*** INPUT DATA ***

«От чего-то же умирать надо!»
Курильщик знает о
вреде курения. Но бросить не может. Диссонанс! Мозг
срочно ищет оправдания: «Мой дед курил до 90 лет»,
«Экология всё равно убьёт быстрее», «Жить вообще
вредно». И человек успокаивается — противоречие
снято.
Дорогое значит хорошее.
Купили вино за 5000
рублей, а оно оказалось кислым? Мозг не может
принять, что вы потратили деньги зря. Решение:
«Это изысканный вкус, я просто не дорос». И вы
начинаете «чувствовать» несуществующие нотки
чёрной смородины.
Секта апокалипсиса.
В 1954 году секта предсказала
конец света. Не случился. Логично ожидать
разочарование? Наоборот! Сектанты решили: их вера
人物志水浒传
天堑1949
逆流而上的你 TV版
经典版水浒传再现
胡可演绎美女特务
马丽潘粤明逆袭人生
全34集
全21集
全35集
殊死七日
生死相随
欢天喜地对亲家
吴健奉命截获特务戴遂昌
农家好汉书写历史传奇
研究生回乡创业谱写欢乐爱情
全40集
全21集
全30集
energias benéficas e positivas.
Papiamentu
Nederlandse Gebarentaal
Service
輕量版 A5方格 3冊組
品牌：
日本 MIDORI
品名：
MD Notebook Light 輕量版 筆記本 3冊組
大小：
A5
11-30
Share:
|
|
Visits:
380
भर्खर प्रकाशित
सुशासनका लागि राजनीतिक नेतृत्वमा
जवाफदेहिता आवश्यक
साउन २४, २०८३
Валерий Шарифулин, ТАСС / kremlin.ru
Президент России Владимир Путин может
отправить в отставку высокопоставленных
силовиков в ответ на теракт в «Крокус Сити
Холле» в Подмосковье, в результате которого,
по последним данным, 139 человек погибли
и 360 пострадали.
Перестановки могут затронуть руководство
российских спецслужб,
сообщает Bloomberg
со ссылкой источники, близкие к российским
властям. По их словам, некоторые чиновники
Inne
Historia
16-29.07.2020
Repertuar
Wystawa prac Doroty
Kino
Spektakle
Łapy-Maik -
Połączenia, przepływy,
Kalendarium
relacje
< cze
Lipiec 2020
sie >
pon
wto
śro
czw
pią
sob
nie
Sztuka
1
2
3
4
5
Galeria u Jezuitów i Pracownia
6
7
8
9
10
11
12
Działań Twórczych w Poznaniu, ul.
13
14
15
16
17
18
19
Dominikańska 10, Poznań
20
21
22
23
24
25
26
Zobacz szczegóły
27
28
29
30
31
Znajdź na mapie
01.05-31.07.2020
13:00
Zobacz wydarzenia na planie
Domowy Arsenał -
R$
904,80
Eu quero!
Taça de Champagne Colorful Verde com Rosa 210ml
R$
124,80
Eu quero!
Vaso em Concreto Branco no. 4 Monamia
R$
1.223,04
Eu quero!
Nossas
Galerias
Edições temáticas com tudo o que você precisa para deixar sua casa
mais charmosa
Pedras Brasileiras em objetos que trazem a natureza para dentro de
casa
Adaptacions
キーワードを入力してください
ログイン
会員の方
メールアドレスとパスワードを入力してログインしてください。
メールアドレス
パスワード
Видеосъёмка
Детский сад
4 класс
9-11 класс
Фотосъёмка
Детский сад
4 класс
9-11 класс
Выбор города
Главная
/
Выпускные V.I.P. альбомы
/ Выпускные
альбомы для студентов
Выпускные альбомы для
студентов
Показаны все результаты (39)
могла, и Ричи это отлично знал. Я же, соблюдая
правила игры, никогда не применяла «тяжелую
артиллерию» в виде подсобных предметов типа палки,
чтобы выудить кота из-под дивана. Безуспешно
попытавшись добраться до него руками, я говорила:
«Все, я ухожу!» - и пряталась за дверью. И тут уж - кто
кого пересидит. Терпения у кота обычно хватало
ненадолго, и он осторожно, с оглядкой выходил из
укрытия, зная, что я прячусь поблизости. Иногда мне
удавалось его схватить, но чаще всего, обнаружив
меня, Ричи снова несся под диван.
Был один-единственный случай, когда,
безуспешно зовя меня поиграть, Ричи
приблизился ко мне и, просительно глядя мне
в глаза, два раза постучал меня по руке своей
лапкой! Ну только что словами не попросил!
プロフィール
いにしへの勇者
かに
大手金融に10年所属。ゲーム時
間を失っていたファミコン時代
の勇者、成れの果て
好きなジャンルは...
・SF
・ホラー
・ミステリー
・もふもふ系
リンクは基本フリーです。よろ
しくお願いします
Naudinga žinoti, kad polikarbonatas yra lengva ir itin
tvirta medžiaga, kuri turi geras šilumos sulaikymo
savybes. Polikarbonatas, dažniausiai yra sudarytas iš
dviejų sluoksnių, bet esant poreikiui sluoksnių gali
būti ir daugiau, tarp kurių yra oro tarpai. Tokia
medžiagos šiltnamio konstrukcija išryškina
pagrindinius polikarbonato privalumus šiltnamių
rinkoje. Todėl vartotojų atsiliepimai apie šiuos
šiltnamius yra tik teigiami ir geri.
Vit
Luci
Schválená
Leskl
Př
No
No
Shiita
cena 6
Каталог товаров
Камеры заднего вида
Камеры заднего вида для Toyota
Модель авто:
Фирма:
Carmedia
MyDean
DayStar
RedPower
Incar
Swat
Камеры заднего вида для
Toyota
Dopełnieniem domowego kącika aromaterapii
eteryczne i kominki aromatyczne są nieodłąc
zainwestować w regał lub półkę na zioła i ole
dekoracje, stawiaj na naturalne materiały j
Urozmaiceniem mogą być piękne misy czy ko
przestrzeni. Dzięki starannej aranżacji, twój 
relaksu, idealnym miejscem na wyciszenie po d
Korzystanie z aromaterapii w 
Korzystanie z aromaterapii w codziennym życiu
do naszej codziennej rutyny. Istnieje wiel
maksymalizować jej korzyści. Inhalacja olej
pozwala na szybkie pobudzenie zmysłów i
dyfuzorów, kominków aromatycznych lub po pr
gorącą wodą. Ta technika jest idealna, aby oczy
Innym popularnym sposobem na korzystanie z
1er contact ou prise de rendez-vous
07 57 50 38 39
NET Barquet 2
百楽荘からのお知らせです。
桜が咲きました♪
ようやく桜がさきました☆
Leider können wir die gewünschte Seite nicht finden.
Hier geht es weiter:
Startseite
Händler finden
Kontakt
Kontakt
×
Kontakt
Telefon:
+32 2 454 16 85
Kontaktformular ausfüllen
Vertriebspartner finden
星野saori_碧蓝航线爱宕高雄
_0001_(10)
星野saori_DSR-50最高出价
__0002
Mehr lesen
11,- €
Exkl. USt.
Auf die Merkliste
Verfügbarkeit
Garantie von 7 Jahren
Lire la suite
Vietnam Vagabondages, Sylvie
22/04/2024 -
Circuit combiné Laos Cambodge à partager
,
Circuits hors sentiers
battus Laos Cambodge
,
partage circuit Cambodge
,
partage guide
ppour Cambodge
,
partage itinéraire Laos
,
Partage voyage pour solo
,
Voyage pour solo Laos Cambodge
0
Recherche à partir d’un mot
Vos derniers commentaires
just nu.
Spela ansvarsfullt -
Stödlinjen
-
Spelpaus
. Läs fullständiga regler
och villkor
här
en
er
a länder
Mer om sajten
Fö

*** End of INPUT DATA ***

| WHAT THE TASK REQUIRES |
Please reproduce each record precisely as written.

| RESULT OF THE EXERCISE |
«От чего-то же умирать надо!»
Курильщик знает о
вреде курения. Но бросить не может. Диссонанс! Мозг
срочно ищет оправдания: «Мой дед курил до 90 лет»,
«Экология всё равно убьёт быстрее», «Жить вообще
вредно». И человек успокаивается — противоречие
снято.
Дорогое значит хорошее.
Купили вино за 5000
рублей, а оно оказалось кислым? Мозг не может
принять, что вы потратили деньги зря. Решение:
«Это изысканный вкус, я просто не дорос». И вы
начинаете «чувствовать» несуществующие нотки
чёрной смородины.
Секта апокалипсиса.
В 1954 году секта предсказала
конец света. Не случился. Логично ожидать
разочарование? Наоборот! Сектанты решили: их вера
人物志水浒传
天堑1949
逆流而上的你 TV版
经典版水浒传再现
胡可演绎美女特务
马丽潘粤明逆袭人生
全34集
全21集
全35集
殊死七日
生死相随
欢天喜地对亲家
吴健奉命截获特务戴遂昌
农家好汉书写历史传奇
研究生回乡创业谱写欢乐爱情
全40集
全21集
全30集
energias benéficas e positivas.
Papiamentu
Nederlandse Gebarentaal
Service
輕量版 A5方格 3冊組
品牌：
日本 MIDORI
品名：
MD Notebook Light 輕量版 筆記本 3冊組
大小：
A5
11-30
Share:
|
|
Visits:
380
भर्खर प्रकाशित
सुशासनका लागि राजनीतिक नेतृत्वमा
जवाफदेहिता आवश्यक
साउन २४, २०८३
Валерий Шарифулин, ТАСС / kremlin.ru
Президент России Владимир Путин может
отправить в отставку высокопоставленных
силовиков в ответ на теракт в «Крокус Сити
Холле» в Подмосковье, в результате которого,
по последним данным, 139 человек погибли
и 360 пострадали.
Перестановки могут затронуть руководство
российских спецслужб,
сообщает Bloomberg
со ссылкой источники, близкие к российским
властям. По их словам, некоторые чиновники
Inne
Historia
16-29.07.2020
Repertuar
Wystawa prac Doroty
Kino
Spektakle
Łapy-Maik -
Połączenia, przepływy,
Kalendarium
relacje
< cze
Lipiec 2020
sie >
pon
wto
śro
czw
pią
sob
nie
Sztuka
1
2
3
4
5
Galeria u Jezuitów i Pracownia
6
7
8
9
10
11
12
Działań Twórczych w Poznaniu, ul.
13
14
15
16
17
18
19
Dominikańska 10, Poznań
20
21
22
23
24
25
26
Zobacz szczegóły
27
28
29
30
31
Znajdź na mapie
01.05-31.07.2020
13:00
Zobacz wydarzenia na planie
Domowy Arsenał -
R$
904,80
Eu quero!
Taça de Champagne Colorful Verde com Rosa 210ml
R$
124,80
Eu quero!
Vaso em Concreto Branco no. 4 Monamia
R$
1.223,04
Eu quero!
Nossas
Galerias
Edições temáticas com tudo o que você precisa para deixar sua casa
mais charmosa
Pedras Brasileiras em objetos que trazem a natureza para dentro de
casa
Adaptacions
キーワードを入力してください
ログイン
会員の方
メールアドレスとパスワードを入力してログインしてください。
メールアドレス
パスワード
Видеосъёмка
Детский сад
4 класс
9-11 класс
Фотосъёмка
Детский сад
4 класс
9-11 класс
Выбор города
Главная
/
Выпускные V.I.P. альбомы
/ Выпускные
альбомы для студентов
Выпускные альбомы для
студентов
Показаны все результаты (39)
могла, и Ричи это отлично знал. Я же, соблюдая
правила игры, никогда не применяла «тяжелую
артиллерию» в виде подсобных предметов типа палки,
чтобы выудить кота из-под дивана. Безуспешно
попытавшись добраться до него руками, я говорила:
«Все, я ухожу!» - и пряталась за дверью. И тут уж - кто
кого пересидит. Терпения у кота обычно хватало
ненадолго, и он осторожно, с оглядкой выходил из
укрытия, зная, что я прячусь поблизости. Иногда мне
удавалось его схватить, но чаще всего, обнаружив
меня, Ричи снова несся под диван.
Был один-единственный случай, когда,
безуспешно зовя меня поиграть, Ричи
приблизился ко мне и, просительно глядя мне
в глаза, два раза постучал меня по руке своей
лапкой! Ну только что словами не попросил!
プロフィール
いにしへの勇者
かに
大手金融に10年所属。ゲーム時
間を失っていたファミコン時代
の勇者、成れの果て
好きなジャンルは...
・SF
・ホラー
・ミステリー
・もふもふ系
リンクは基本フリーです。よろ
しくお願いします
Naudinga žinoti, kad polikarbonatas yra lengva ir itin
tvirta medžiaga, kuri turi geras šilumos sulaikymo
savybes. Polikarbonatas, dažniausiai yra sudarytas iš
dviejų sluoksnių, bet esant poreikiui sluoksnių gali
būti ir daugiau, tarp kurių yra oro tarpai. Tokia
medžiagos šiltnamio konstrukcija išryškina
pagrindinius polikarbonato privalumus šiltnamių
rinkoje. Todėl vartotojų atsiliepimai apie šiuos
šiltnamius yra tik teigiami ir geri.
Vit
Luci
Schválená
Leskl
Př
No
No
Shiita
cena 6
Каталог товаров
Камеры заднего вида
Камеры заднего вида для Toyota
Модель авто:
Фирма:
Carmedia
MyDean
DayStar
RedPower
Incar
Swat
Камеры заднего вида для
Toyota
Dopełnieniem domowego kącika aromaterapii
eteryczne i kominki aromatyczne są nieodłąc
zainwestować w regał lub półkę na zioła i ole
dekoracje, stawiaj na naturalne materiały j
Urozmaiceniem mogą być piękne misy czy ko
przestrzeni. Dzięki starannej aranżacji, twój 
relaksu, idealnym miejscem na wyciszenie po d
Korzystanie z aromaterapii w 
Korzystanie z aromaterapii w codziennym życiu
do naszej codziennej rutyny. Istnieje wiel
maksymalizować jej korzyści. Inhalacja olej
pozwala na szybkie pobudzenie zmysłów i
dyfuzorów, kominków aromatycznych lub po pr
gorącą wodą. Ta technika jest idealna, aby oczy
Innym popularnym sposobem na korzystanie z
1er contact ou prise de rendez-vous
07 57 50 38 39
NET Barquet 2
百楽荘からのお知らせです。
桜が咲きました♪
ようやく桜がさきました☆
Leider können wir die gewünschte Seite nicht finden.
Hier geht es weiter:
Startseite
Händler finden
Kontakt
Kontakt
×
Kontakt
Telefon:
+32 2 454 16 85
Kontaktformular ausfüllen
Vertriebspartner finden
星野saori_碧蓝航线爱宕高雄
_0001_(10)
星野saori_DSR-50最高出价
__0002
Mehr lesen
11,- €
Exkl. USt.
Auf die Merkliste
Verfügbarkeit
Garantie von 7 Jahren
Lire la suite
Vietnam Vagabondages, Sylvie
22/04/2024 -
Circuit combiné Laos Cambodge à partager
,
Circuits hors sentiers
battus Laos Cambodge
,
partage circuit Cambodge
,
partage guide
ppour Cambodge
,
partage itinéraire Laos
,
Partage voyage pour solo
,
Voyage pour solo Laos Cambodge
0
Recherche à partir d’un mot
Vos derniers commentaires
just nu.
Spela ansvarsfullt -
Stödlinjen
-
Spelpaus
. Läs fullständiga regler
och villkor
här
en
er
a länder
Mer om sajten
Fö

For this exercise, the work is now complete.